O ministro do Supremo Tribunal Federal (STF) Alexandre de Moraes autorizou, nesta terça-feira (24), a concessão de prisão domiciliar ao ex-presidente Jair Messias Bolsonaro por prazo de 90 dias. A medida será reavaliada ao término desse período.
Na fundamentação da decisão, Moraes apontou que o quadro clínico do custodiado, afetado por broncopneumonia, indica que o ambiente domiciliar é o mais adequado para sua recuperação integral. O ministro citou a maior fragilidade do sistema imunológico em pessoas idosas e afirmou que a recuperação completa de uma pneumonia bilateral pode levar de 45 a 90 dias em um ambiente controlado.
A decisão ocorreu após a Procuradoria-Geral da República (PGR), por meio do procurador-geral Paulo Gonet, ter enviado ao STF, na segunda-feira (23), parecer favorável à prisão domiciliar humanitária. No documento, Gonet afirmou que a medida permitiria monitoramento integral do estado de saúde do ex-presidente, que, segundo a PGR, está sujeito a alterações súbitas e imprevisíveis.

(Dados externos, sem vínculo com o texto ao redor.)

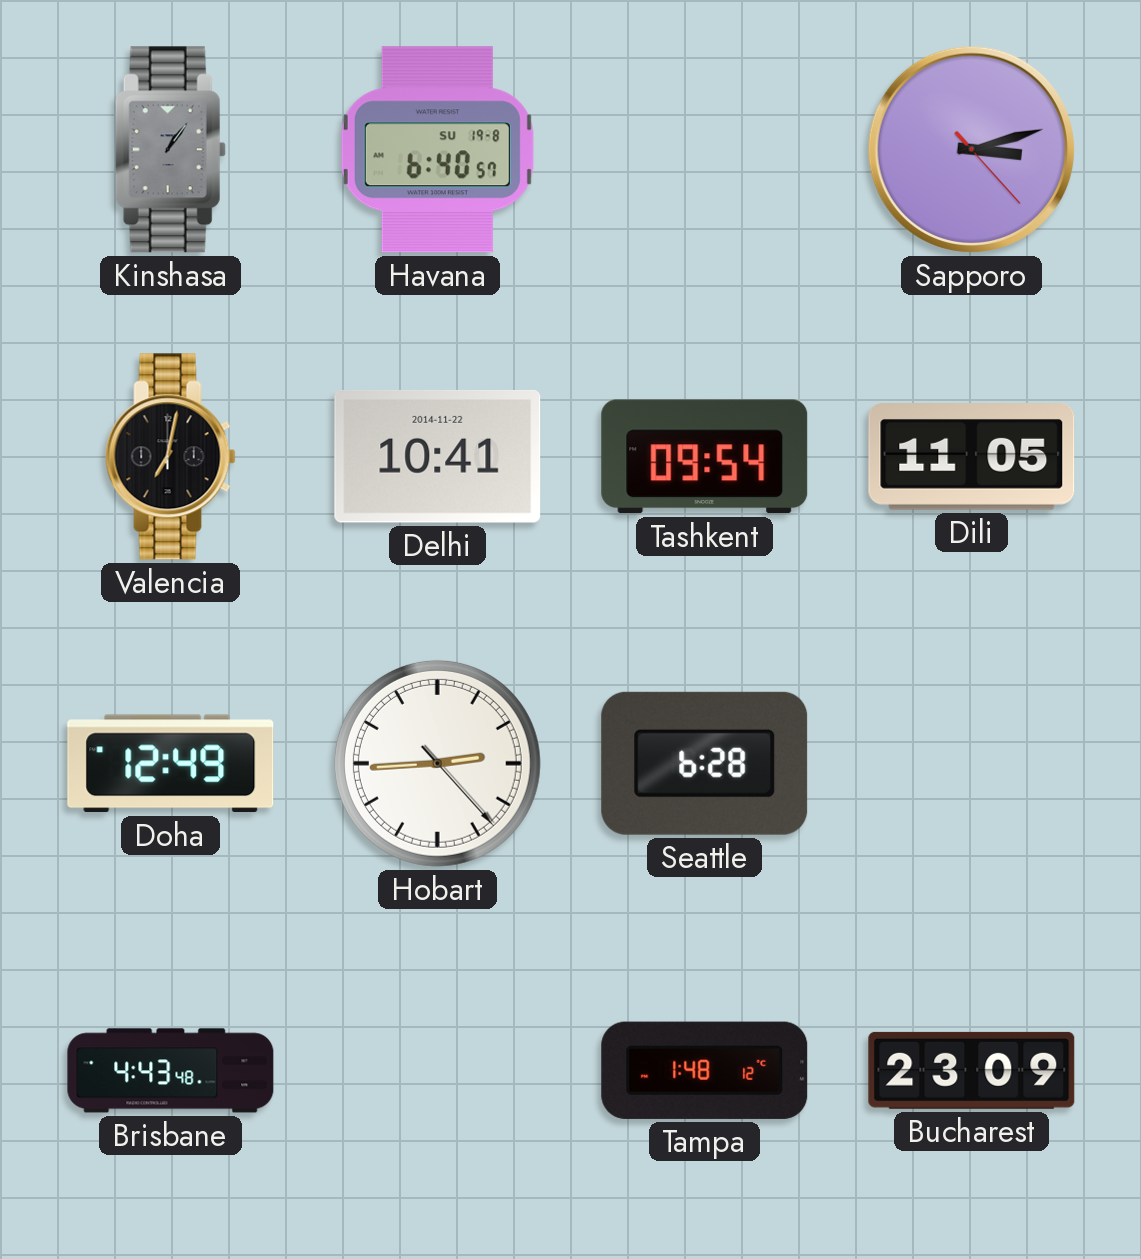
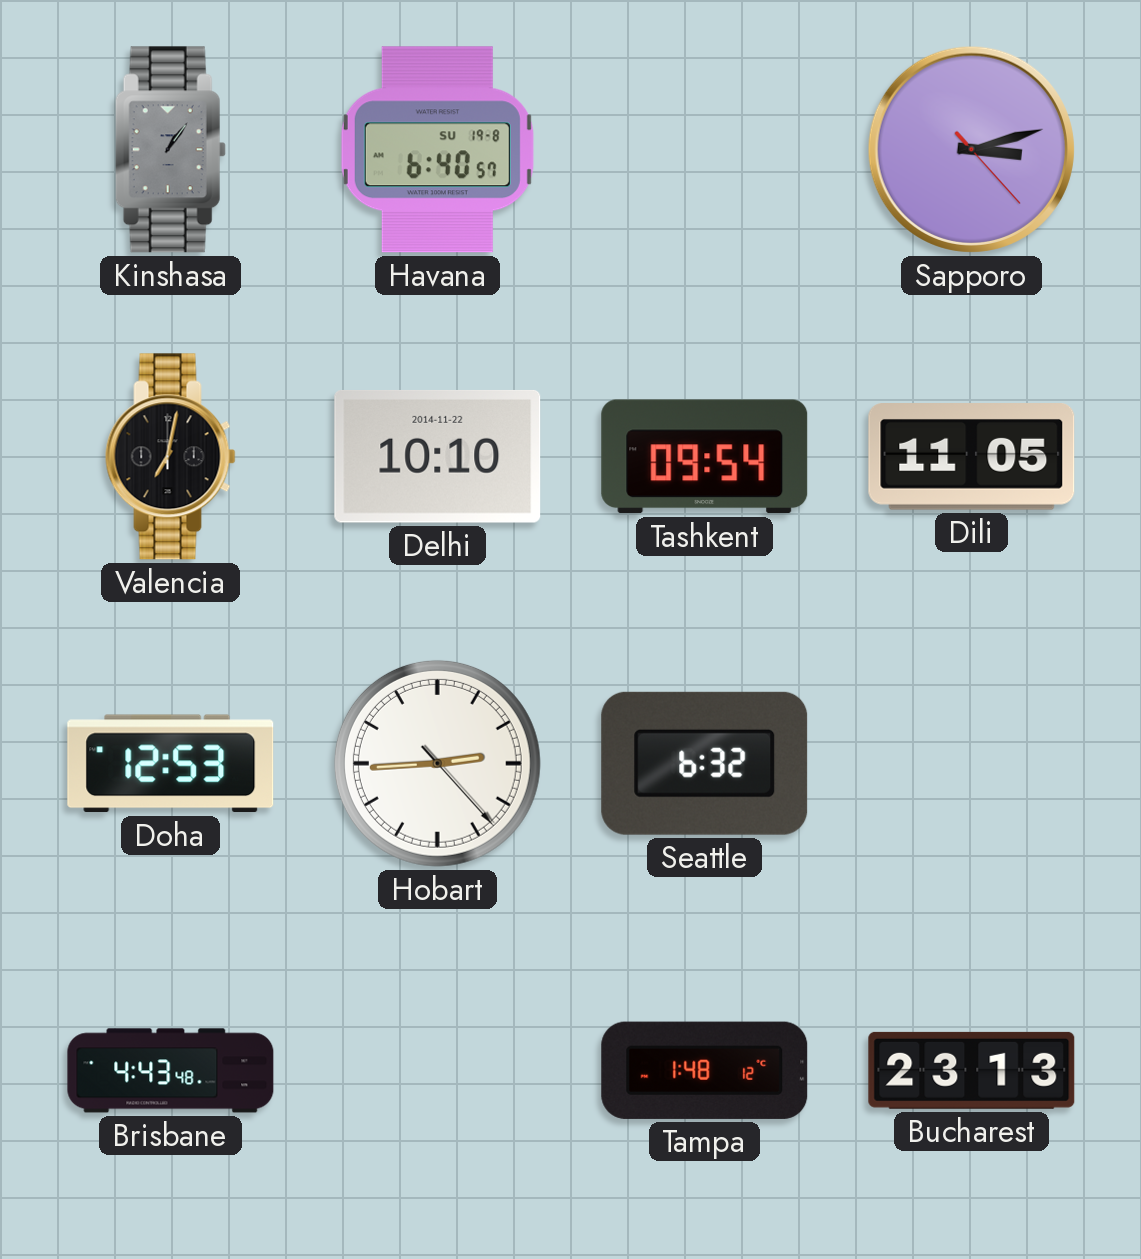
Delhi: 10:41 -> 10:10
Doha: 12:49 -> 12:53
Seattle: 6:28 -> 6:32
Bucharest: 23:09 -> 23:13
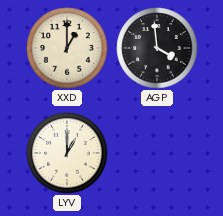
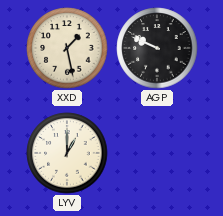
XXD: 1:00 -> 1:28
AGP: 3:59 -> 9:49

Fundamentos e observações de Moraes
Moraes também destacou que a intercorrência médica registrada — descrita como “pneumonia bacteriana secundária a episódio de broncoaspiração pulmonar” — poderia ocorrer independentemente do local de custódia, seja em estabelecimento penitenciário ou em residência. O ministro considerou improvável que a remoção e o atendimento do custodiado fossem mais rápidos ou eficientes se a prisão domiciliar fosse mantida desde o início.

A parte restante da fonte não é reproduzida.